Fragile et humble enfin, après tant de jeux, OFFERTE.
15.- Ô ma cruelle enfant, es-tu rentrée, ce soir, le cœur habillé de voiles à dévoiler, avec ta malice à double sens, que j’aime.
Tu es sortie, m’abandonnant sans protection. Tu découcherais, donc, et t’abandonnerais à l’éphèbe d’un soir ?... Laissant l’enfant Terence seul, assoiffé, maudissant son amante infidèle.
Il est suicidaire de m’abandonner.
16.- Combien de crimes cette nuit, ma belle enfant ?
Ce mercredi, j’ai rêvé que je triais des milliers de racines plantées bien régulièrement au plafond de notre voûte. Ces racines suspendues, irradiées de notre amour, avaient pris de singulières couleurs, qui se mêlaient tout en se déplaçant en images kaléidoscopiques.
Je triais ces étranges racines nées des sécrétions de nos désirs, et puis j’en ai eu marre, je suis sorti de la caverne de nos sommeils.

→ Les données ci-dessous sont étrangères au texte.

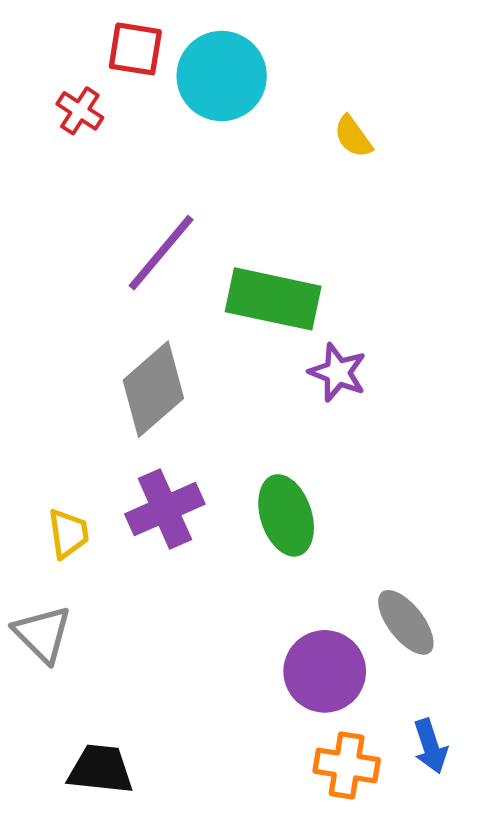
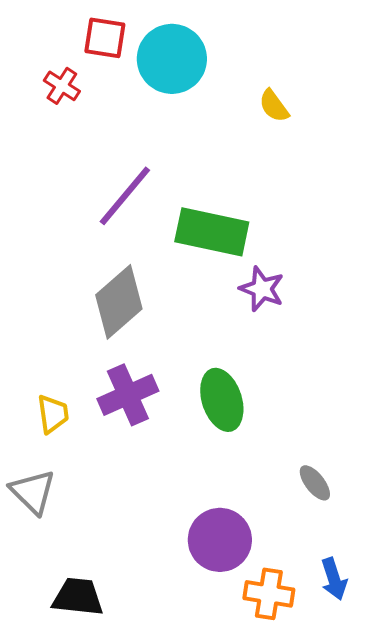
gray ellipse: (406, 622) -> (315, 483), size x0.7
purple circle: (325, 671) -> (220, 540), moved

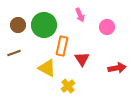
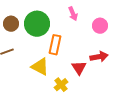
red triangle: (82, 59) -> (79, 68), moved
red arrow: (117, 68) -> (99, 57), moved

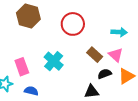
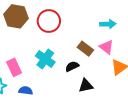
red circle: (73, 24) -> (49, 21), moved
black semicircle: (105, 74) -> (72, 66), moved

Douche froide, shampooiné, peigné, parfumé, maquillé, aussitôt, venir t’enlacer, que se serrent et s’étreignent nos corps sauvages. Gigi, alias Terence.
17.- Galéjade, fragile mortelle ! C’est toi qui un jour puisera ma puissance ! Chaque nuit nous choisirons nos enfants.
Tu me seras fidèle.
18 .- M’aimer, me rejeter, m’aimer, me rejeter… Tu oscilles ? Il reste des traces de lâcheté, en dépit de ta puissance.
Petites choses à vaincre pour parvenir à la maîtrise magiste luciférienne : la peur, l’impatience, la générosité, la pusillanimité, les nerfs surtout (agents de désordre, donc ennemis de la puissance).
D’ici je t’entends : « I’m gonna be mad, I’m gonna be mad…» That’s right, Pleine Lune ou pas.
19.- Ma Roxane, ma rock exsangue, reine du yin… A propos de yin…
Je t’ai parlé tu te souviens ? de Kuan Yin, déesse aux mille yeux et aux mille bras. Dans la voie tantrique – as-tu la souplesse qu’elle demande ? – Kuan Yin montre le chemin à ceux qui acceptent les rites initiatiques qui te dénudent, de tes vêtements dans tous les sens de l’expression.
Nue tu seras, mais tu ôteras aussi tes vêtements intérieurs. Là tu connaîtras la jouissance pure… l’initiation.
20.- Une nuit je t’appellerai pour… ce que tu sais. Ma longue chevelure ondule sur ma nuque et y attendent tes caresses. As-tu des amants terrestres ? Je suis… possessif. Et implacable.
Quand mes doigts auront redessiné ton corps et fait se convulser tes reins, que tes yeux se seront fermés s’ouvrant au sourire éternel de l’instant de joie sublime, tu m’appartiendras et la magie nous unira au rang des dieux.
Nous nous ressemblons ne l’oublie pas.